Two dancers in blue and black practice clothes and face masks, the woman in pointe shoes, pose together in a first arabesque tendu. Abarca Mitchell steps out of a mirrored pose as she adjusts the fingertips of the male dancer.

Lydia Abarca Mitchell works with Ballethnic's Calvin Gentry and Karla Tyson.

Courtesy Ballethnic Dance Company

She recalls that Arthur Mitchell taught his dancers to present themselves at their finest—to enter a room with their heads held high and shoulders back—and to dress, speak and walk with dignity and self-respect. He reminded them that they were pioneers and ambassadors for Blacks in ballet. As the company gained international stature—Abarca Mitchell was the first Black female ballerina to appear on the cover of Dance Magazine, in 1975—he insisted the dancers remain humble and in service to the greater mission. But he was also a taskmaster. "No nonsense, no excuses," Abarca Mitchell says. "There was no slack. If he was rehearsing something that you're not in, you'd better be on the side learning it."
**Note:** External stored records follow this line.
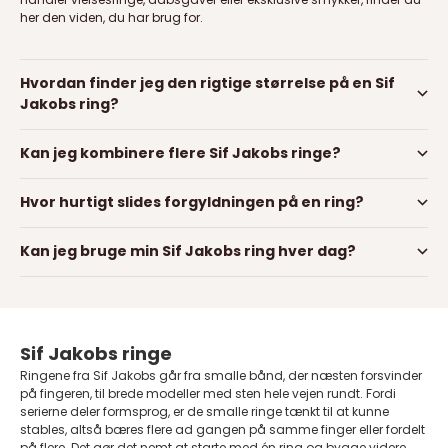
her den viden, du har brug for.
Hvordan finder jeg den rigtige størrelse på en Sif
Jakobs ring?
Kan jeg kombinere flere Sif Jakobs ringe?
Hvor hurtigt slides forgyldningen på en ring?
Kan jeg bruge min Sif Jakobs ring hver dag?
Sif Jakobs ringe
Ringene fra Sif Jakobs går fra smalle bånd, der næsten forsvinder
på fingeren, til brede modeller med sten hele vejen rundt. Fordi
serierne deler formsprog, er de smalle ringe tænkt til at kunne
stables, altså bæres flere ad gangen på samme finger eller fordelt
på flere. Det gør det nemt at starte med én ring og bygge videre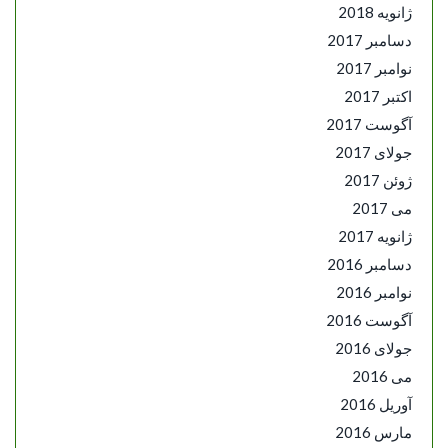
ژانویه 2018
دسامبر 2017
نوامبر 2017
اکتبر 2017
آگوست 2017
جولای 2017
ژوئن 2017
می 2017
ژانویه 2017
دسامبر 2016
نوامبر 2016
آگوست 2016
جولای 2016
می 2016
آوریل 2016
مارس 2016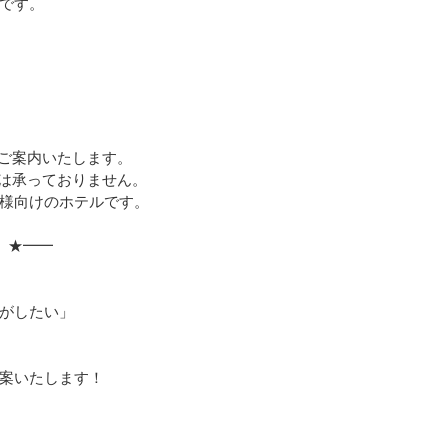
です。
ご案内いたします。
は承っておりません。
様向けのホテルです。
 ★━━
がしたい」
.
案いたします！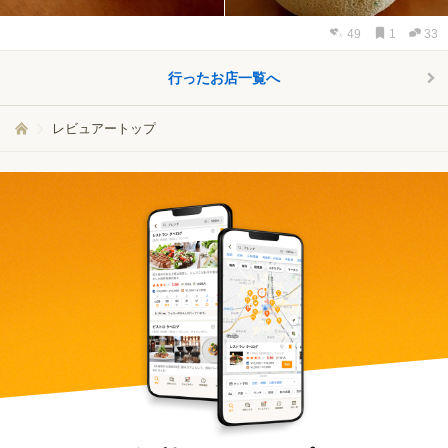
49
1
33
行ったお店一覧へ
レビュアートップ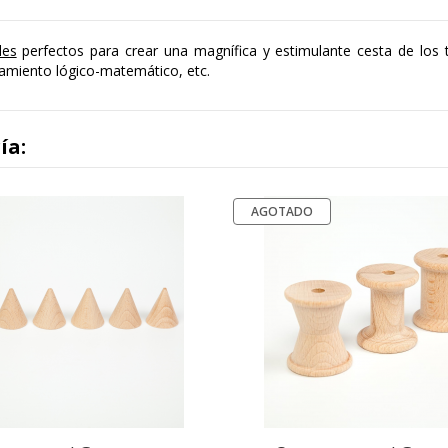
les
perfectos para crear una magnífica y estimulante cesta de los
samiento lógico-matemático, etc.
ía:
AGOTADO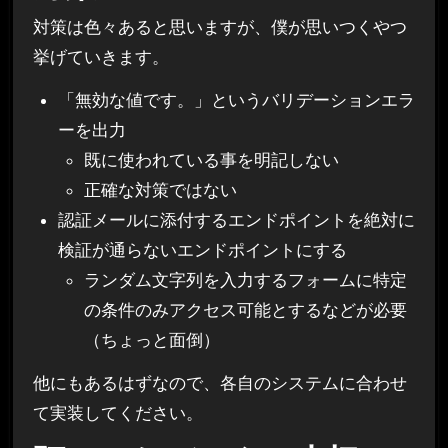
対策は色々あると思いますが、僕が思いつくやつ
挙げていきます。
「無効な値です。」というバリデーションエラ
ーを出力
既に使われている事を明記しない
正確な対策ではない
認証メールに添付するエンドポイントを絶対に
検証が通らないエンドポイントにする
ランダム文字列を入力するフォームに特定
の条件のみアクセス可能とするなどが必要
（ちょっと面倒）
他にもあるはずなので、各自のシステムに合わせ
て実装してください。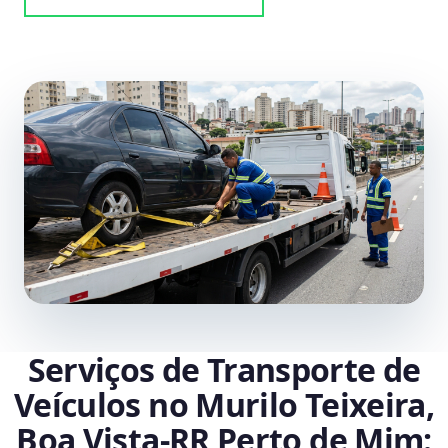
Serviços de Transporte de
Veículos no Murilo Teixeira,
Boa Vista‑RR Perto de Mim: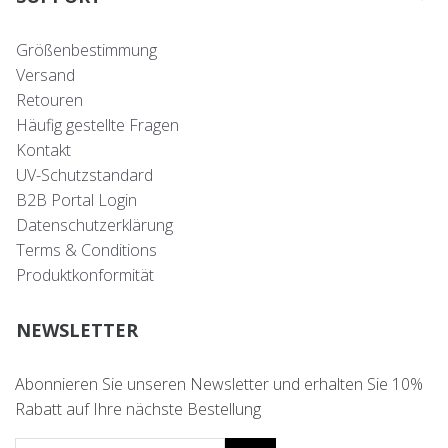
Größenbestimmung
Versand
Retouren
Häufig gestellte Fragen
Kontakt
UV-Schutzstandard
B2B Portal Login
Datenschutzerklärung
Terms & Conditions
Produktkonformität
NEWSLETTER
Abonnieren Sie unseren Newsletter und erhalten Sie 10%
Rabatt auf Ihre nächste Bestellung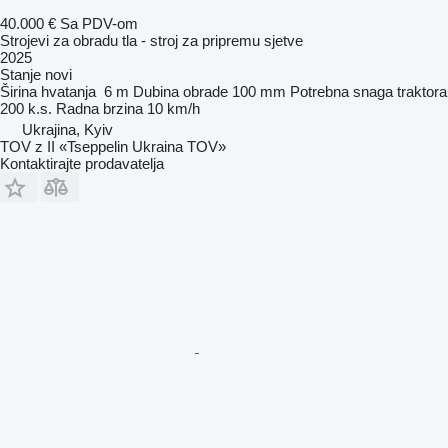
40.000 €
Sa PDV-om
Strojevi za obradu tla - stroj za pripremu sjetve
2025
Stanje
novi
Širina hvatanja
6 m
Dubina obrade
100 mm
Potrebna snaga traktora
200 k.s.
Radna brzina
10 km/h
Ukrajina, Kyiv
TOV z II «Tseppelin Ukraina TOV»
Kontaktirajte prodavatelja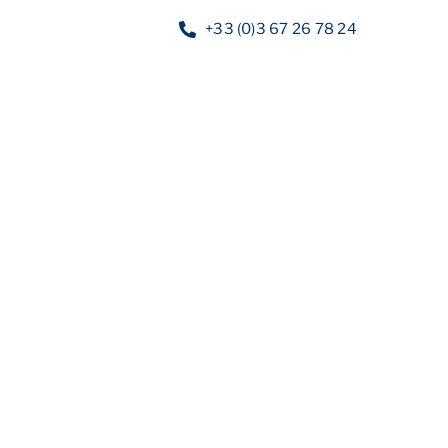
+33 (0)3 67 26 78 24
Nos services
Nos guides
Blog
Nos of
"He didn't throw compliments around at all. You had to really kill yourself to get a smile from him." After a run-through, she says, "you didn't want to be singled out."

Abarca Mitchell takes a slightly different approach, though she doesn't compromise on the values her mentor instilled. When coaching large casts of all ages and different levels for Ballethnic, she has found ways to inspire people without tearing them down. She calls it a "tough love" approach.

"I've got to make them want to do it. I don't want to beat them into doing it," Abarca Mitchell says. "I tell them, 'You're here because you want to be, and because you auditioned and were accepted. Now, show me why I should keep you here.'"

"I tell them, 'I'm here to make sure you'll look good—you know: 'That looks fake. Let's make it look real. Think about what you're doing, so that it's not just a gesture.'"

Arthur Mitchell instilled this level of emotional honesty in his dancers, and it was key to the company's quick success. "We were bringing a thought forward," says Abarca Mitchell. "We were bringing a feeling forward, so that the audience could connect with us."

In addition to her position as rehearsal director for Ballethnic, Abarca Mitchell is today part of 152nd Street Black Ballet Legacy, a group of DTH alumni who seek to give voice to people responsible for the company's success in its early years. "It's incredible," she says, "how many people took something from DTH and applied it to their lives."

As Ballethnic prepares to co-host the International Association of Blacks in Dance Conference and Festival in January 2022, Abarca Mitchell hopes to help strengthen the network of dance companies associated with Ballethnic, such as Memphis' Collage Dance Collective. "The dream is for all of us to collaborate with each other," she says, "so that it becomes more normal to see a Black ballerina, so it's not just a token appearance."

Today's young dancers face different challenges from what Abarca Mitchell faced. She finds that they're more easily distracted, and sometimes act entitled, because they don't know or appreciate how hard earlier Black ballerinas like herself worked to clear a path for them. But what she's passing on will benefit them, whether they choose to pursue dance careers or become doctors, lawyers, professors or something else entirely. "The principles are the same," she says. "Work for what you want, and you will achieve it."